While the aforementioned Group of Experts recommended that 20-30 figures be prosecuted, the consistent position of Hun Sen and the CPP leadership has been that trials should be highly selective and limited to four or five senior KR leaders who have already been tried in the court of public opinion.[33] The reason for this restrictive attitude remains unclear, though the risk of instability outlined above may be one possible reason. Less laudably, it has been alleged that the CPP’s reticence is best explained by the fact that most of the leading CPP figures began their careers as mid-level or low-ranking KR cadres who later became dissident and rebelled.[34] Having served as a regional battalion commander, it is likely that Hun Sen was too junior to meet the ECC’s personal jurisdiction of ‘most responsible’ for crimes.[35] Similarly, the Minister for Finance Keat Chhon used to be an ambassador for the Pol Pot regime, the President of the National Assembly Heng Samrin was formerly commander of the Eastern Zone in Democratic Kampuchea, while the Senate President Chea Sim was the party secretary in the same area.[36] While there is no suggestion that these individuals would constitute appropriate indictees, Heder suggests the shackles placed on the ECC are borne less of a desire to shield CPP figures from prosecution than to save them from embarrassing testimony from their former associates if there were more trials that delved deeper into the KR apparatus.[37] Attempts to refute their KR links might in turn highlight the CPP’s connections to Cambodia’s historic antagonists, Vietnam.[38] It may also be the case that in a state where there are pervasive election irregularities[39] and regular bouts of repression by the government,[40] the CPP may not be keen on establishing a precedent of accountability for political violence. As Lieberman puts it, ‘it may be that Hun Sen is not eager to establish accountability as a standard of Cambodian governance’.[41]
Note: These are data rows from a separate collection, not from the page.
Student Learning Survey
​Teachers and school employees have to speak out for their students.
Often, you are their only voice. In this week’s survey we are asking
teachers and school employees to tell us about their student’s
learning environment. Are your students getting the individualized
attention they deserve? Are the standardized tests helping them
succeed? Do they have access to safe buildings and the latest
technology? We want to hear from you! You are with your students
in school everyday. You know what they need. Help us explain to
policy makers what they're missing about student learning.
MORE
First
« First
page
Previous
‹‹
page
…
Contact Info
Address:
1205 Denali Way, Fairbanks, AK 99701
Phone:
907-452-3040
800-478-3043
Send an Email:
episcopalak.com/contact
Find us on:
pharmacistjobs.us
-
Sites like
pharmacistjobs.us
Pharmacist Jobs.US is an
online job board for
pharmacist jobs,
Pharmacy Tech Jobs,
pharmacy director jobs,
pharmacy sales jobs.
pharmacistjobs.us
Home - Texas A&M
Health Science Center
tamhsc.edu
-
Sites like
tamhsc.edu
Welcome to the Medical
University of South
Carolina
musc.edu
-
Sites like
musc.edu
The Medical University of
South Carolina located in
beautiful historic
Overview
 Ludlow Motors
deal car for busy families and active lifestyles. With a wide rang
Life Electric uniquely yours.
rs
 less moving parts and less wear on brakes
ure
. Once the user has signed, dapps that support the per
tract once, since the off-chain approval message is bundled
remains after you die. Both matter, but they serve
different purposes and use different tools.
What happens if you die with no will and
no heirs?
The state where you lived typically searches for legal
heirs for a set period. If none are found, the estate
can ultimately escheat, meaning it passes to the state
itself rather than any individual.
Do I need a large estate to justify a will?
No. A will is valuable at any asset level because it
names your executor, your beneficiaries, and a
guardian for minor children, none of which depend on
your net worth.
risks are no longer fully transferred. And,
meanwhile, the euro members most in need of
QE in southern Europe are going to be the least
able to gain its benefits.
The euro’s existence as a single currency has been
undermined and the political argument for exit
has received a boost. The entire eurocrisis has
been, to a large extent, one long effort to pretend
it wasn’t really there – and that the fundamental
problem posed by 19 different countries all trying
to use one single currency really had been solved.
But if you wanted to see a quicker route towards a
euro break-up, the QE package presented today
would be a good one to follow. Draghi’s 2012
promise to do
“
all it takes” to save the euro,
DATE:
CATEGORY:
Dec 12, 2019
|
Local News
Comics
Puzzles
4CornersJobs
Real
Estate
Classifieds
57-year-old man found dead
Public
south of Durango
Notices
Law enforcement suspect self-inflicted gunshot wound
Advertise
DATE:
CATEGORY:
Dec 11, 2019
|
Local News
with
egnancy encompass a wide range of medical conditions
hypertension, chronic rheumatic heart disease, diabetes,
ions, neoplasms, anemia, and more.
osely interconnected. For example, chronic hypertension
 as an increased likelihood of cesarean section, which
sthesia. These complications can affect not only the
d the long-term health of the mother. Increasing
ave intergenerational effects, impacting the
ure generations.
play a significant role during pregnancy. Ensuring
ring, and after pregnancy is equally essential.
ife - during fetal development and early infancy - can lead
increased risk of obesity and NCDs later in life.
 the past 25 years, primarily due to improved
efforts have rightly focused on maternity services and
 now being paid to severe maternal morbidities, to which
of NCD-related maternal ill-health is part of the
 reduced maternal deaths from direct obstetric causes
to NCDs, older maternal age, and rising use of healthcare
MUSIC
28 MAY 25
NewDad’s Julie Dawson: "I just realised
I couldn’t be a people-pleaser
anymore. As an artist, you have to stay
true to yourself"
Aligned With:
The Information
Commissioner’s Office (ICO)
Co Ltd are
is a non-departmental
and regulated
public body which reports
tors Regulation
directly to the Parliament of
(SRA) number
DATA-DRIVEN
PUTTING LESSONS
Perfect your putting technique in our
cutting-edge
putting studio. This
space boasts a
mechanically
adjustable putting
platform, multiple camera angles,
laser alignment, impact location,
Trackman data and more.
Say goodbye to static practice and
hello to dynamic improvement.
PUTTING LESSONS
On the other hand, given the scale of KR criminality where practically every family and community was in some way affected, it should come as no surprise to find out that ordinary Cambodians overwhelmingly endorse accountability. In a 2008 poll, 94% of the people polled favoured the ECCC trials.[42] Similarly, Etcheson notes that a ‘solid majority’ of the rank-and-file members of the CPP support a tribunal.[43] Nevertheless, it became apparent early in the negotiation process that given the political imperatives described above, the independence of any putative tribunal to prosecute freely may be jeopardised by too great an influence by the Government on domestic court system in which it would be imbedded. It is to this danger that attention now turns.

IV THE CAMBODIAN COURTS: COMPROMISES AND CONCERNS

Though the UN Groups of Experts emphatically concluded that ‘the Cambodian judiciary presently lacks three key criteria for a fair and effective judiciary: a trained cadre of judges, lawyers and investigators; adequate infrastructure; and a culture of respect for the process’,[44] it was this system to which the Extraordinary Chambers were ultimately grafted onto. This was the product of the determined assertion of national dominance of KR trials by the government.

The presence of international judges and prosecutors (and defence counsel, where provided) in either a majority or minority in a tribunal can alleviate any fears of impartiality or lack of independence as regards national judges on the part of the local population. Because international personnel are removed from domestic politics and because they are paid by the UN in whole or in part, the process is thought to be considerably less likely to be manipulated by governments and other factions. While purely domestic proceedings are prone to capture by political or ethnic interests, mixed hybrid proceedings are expected to be ‘insulated from domestic political factors’.[45] Nevertheless, the position of the government to retain Cambodian dominance is not, on the face of it, objectionable and accords with emerging trends of complementarity, where domestic prosecutions are a priori preferred, with international trials employed only where domestic courts are incapable or unwilling. As a country with a history of French, Japanese, American and Vietnamese imperial domination, Cambodian sovereignty is a ‘lodestone’ of immense psychological and emotional potency and requires Cambodian control of the trials of its nationals.[46] Though doubts have consistently been expressed about the independence of the Cambodian judiciary, attempts by the UN to minimise domestic participation in the tribunal risked denying the Cambodian people a significant role in the process of retribution and accountability.[47] The CPP has a legitimate fear that a foreign-dominated process could undermine their legitimacy.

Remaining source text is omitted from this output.